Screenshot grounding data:
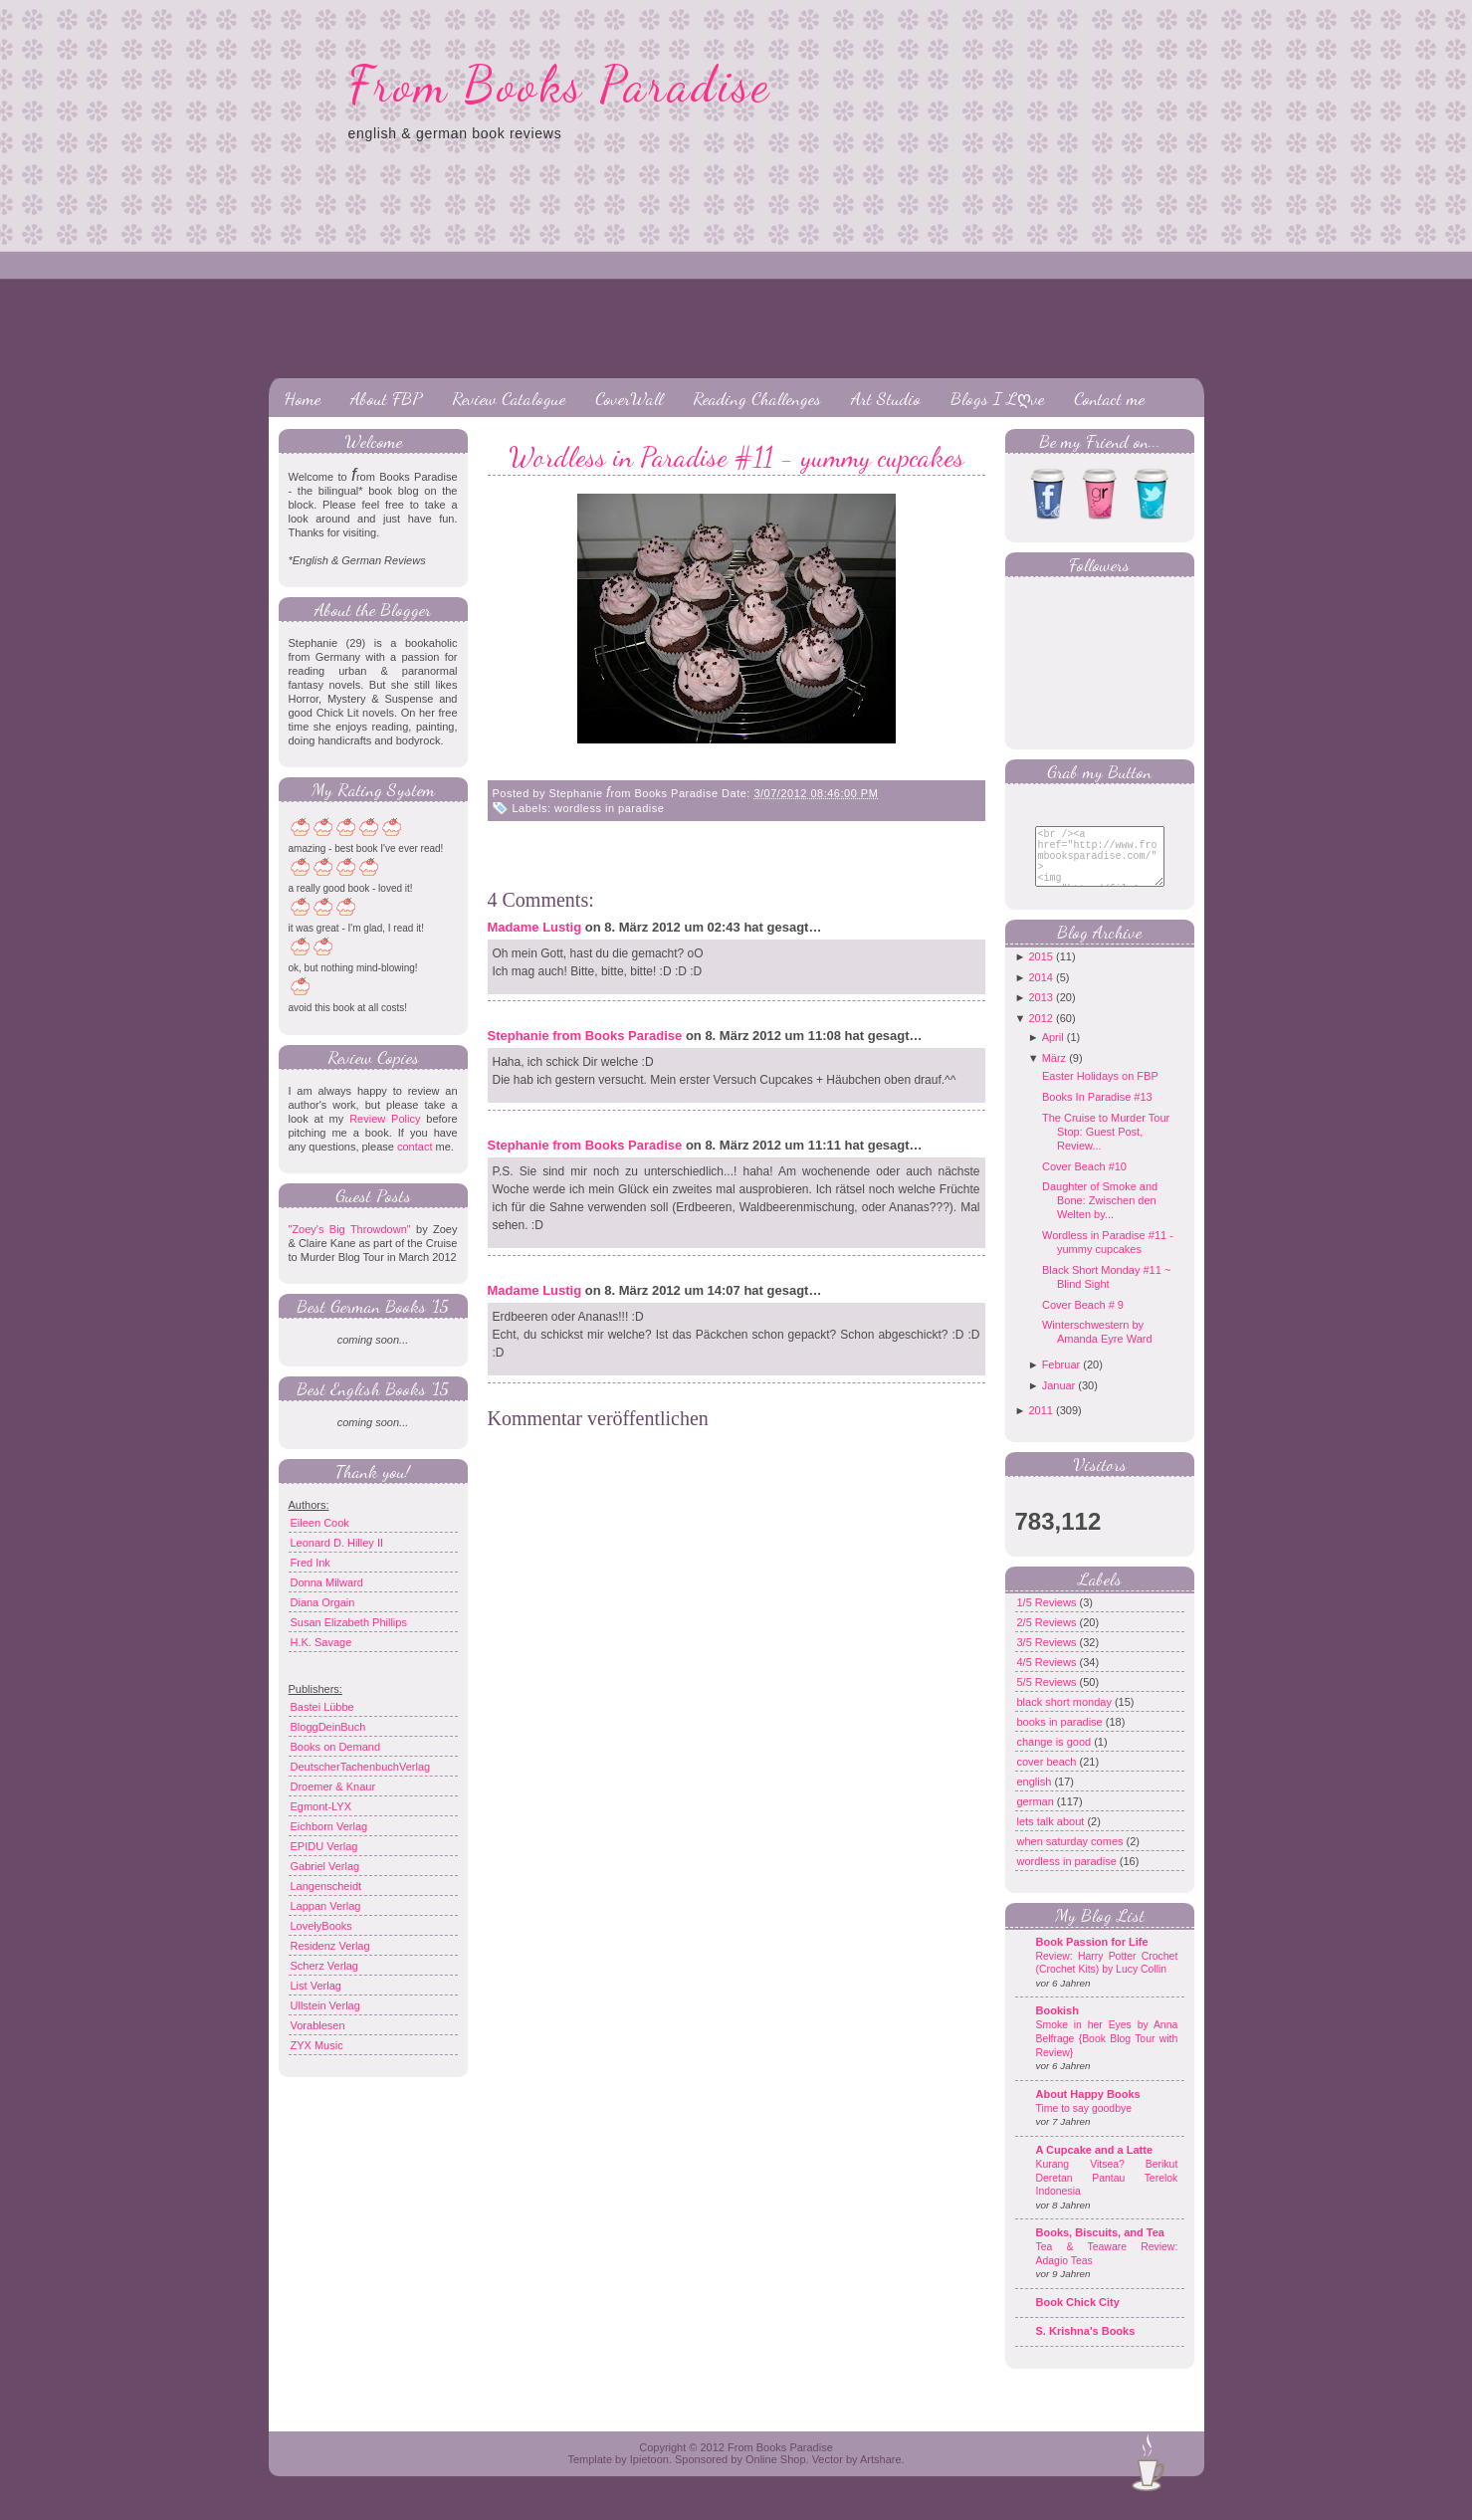 Image resolution: width=1472 pixels, height=2520 pixels. I want to click on Februar, so click(1061, 1379).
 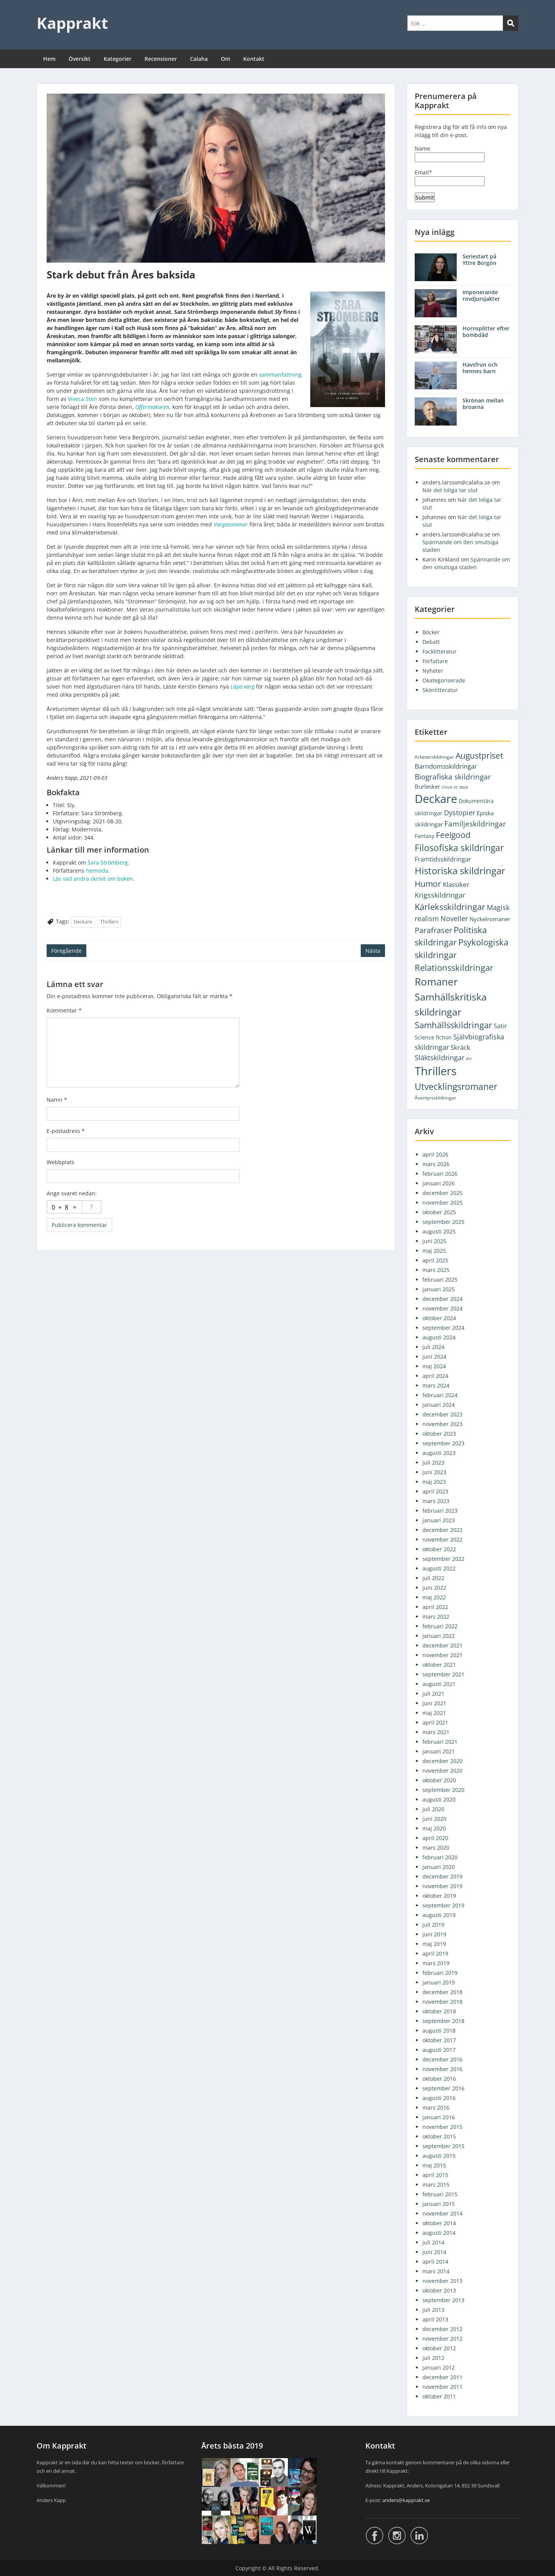 What do you see at coordinates (442, 2386) in the screenshot?
I see `november 2011` at bounding box center [442, 2386].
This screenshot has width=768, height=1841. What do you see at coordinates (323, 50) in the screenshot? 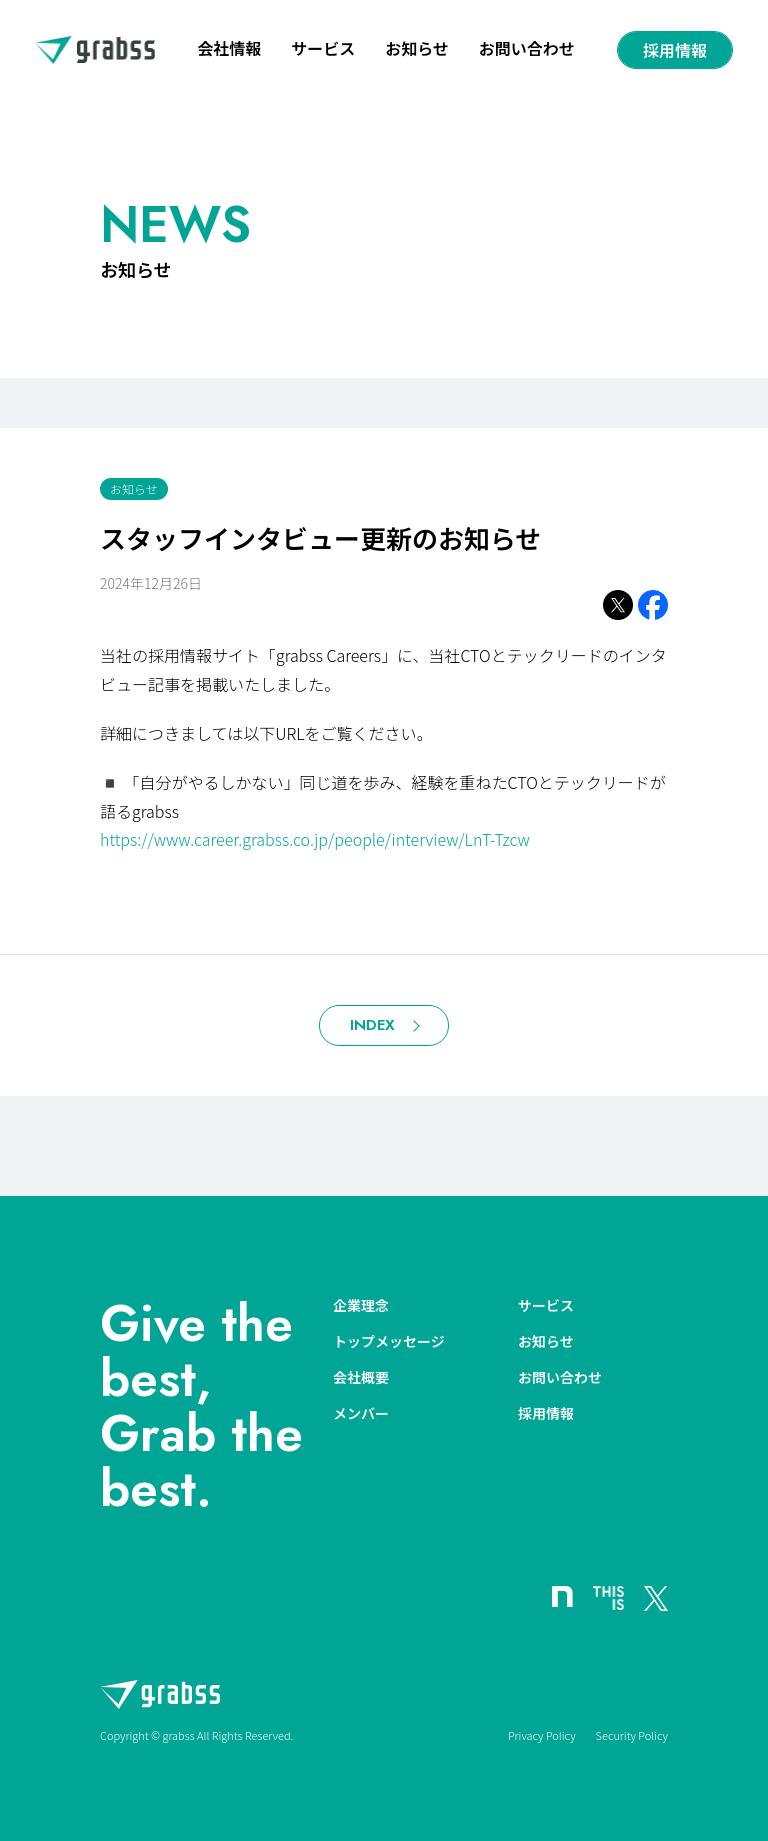
I see `サービス` at bounding box center [323, 50].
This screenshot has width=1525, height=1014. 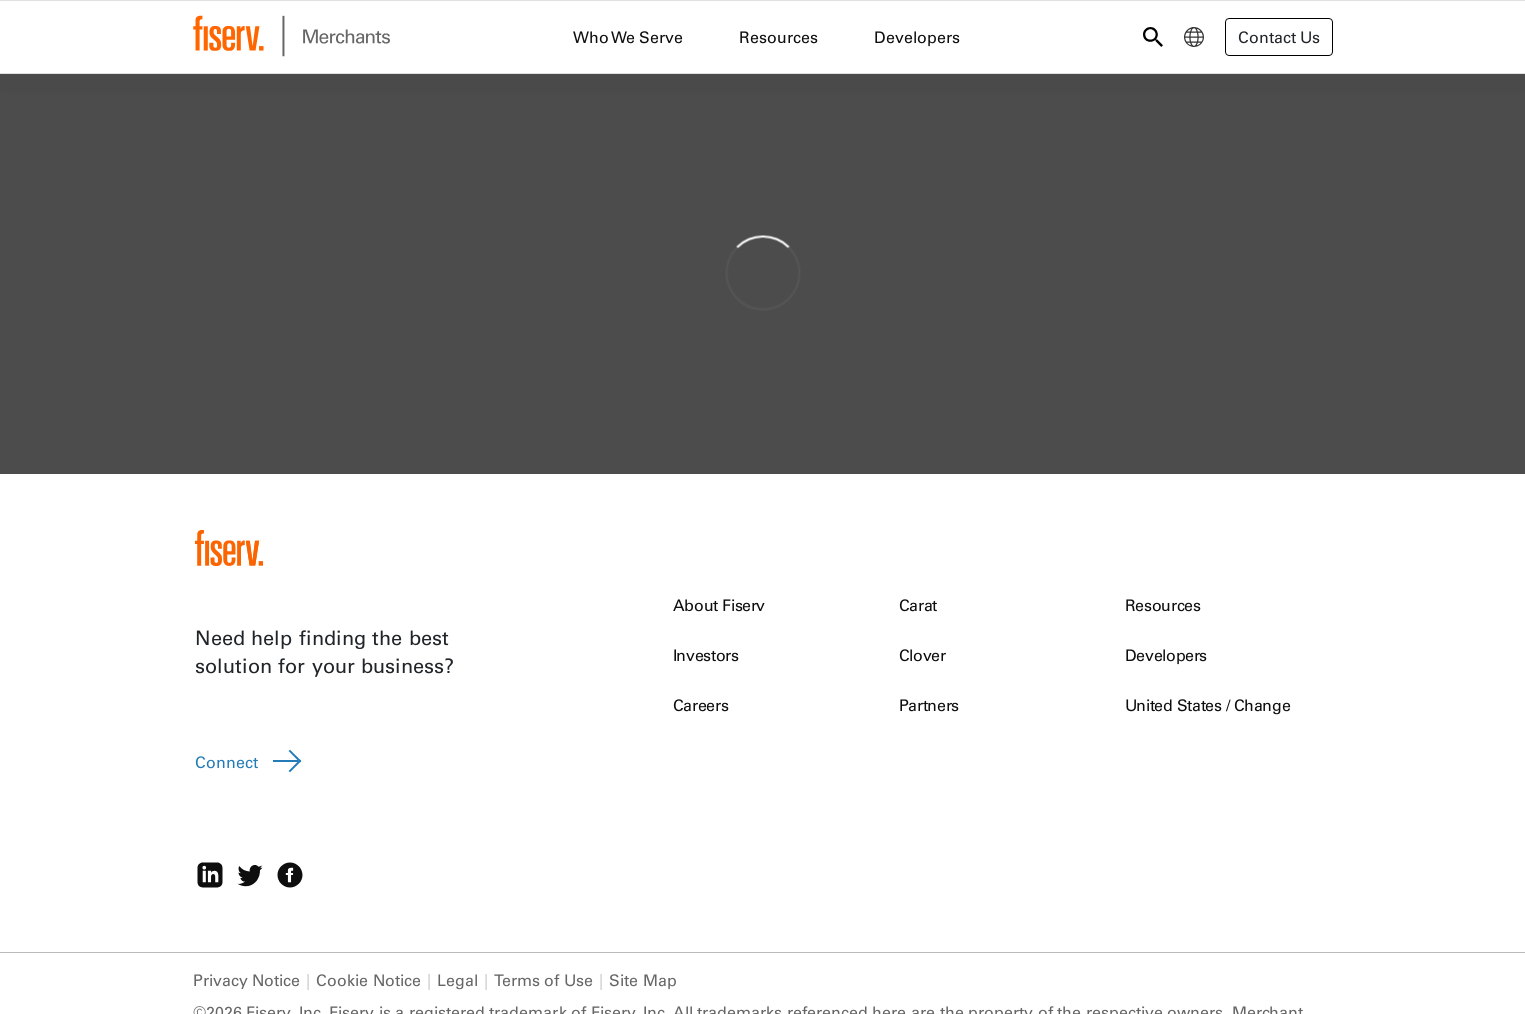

The task:
The lines from the one containing "This screenshot has width=768, height=1841." through the last line of the entries are to be copied exactly, both ends included, and the pictures are to be omitted.

Output:
This screenshot has width=768, height=1841. What do you see at coordinates (323, 50) in the screenshot? 
I see `サービス` at bounding box center [323, 50].
This screenshot has width=1525, height=1014. 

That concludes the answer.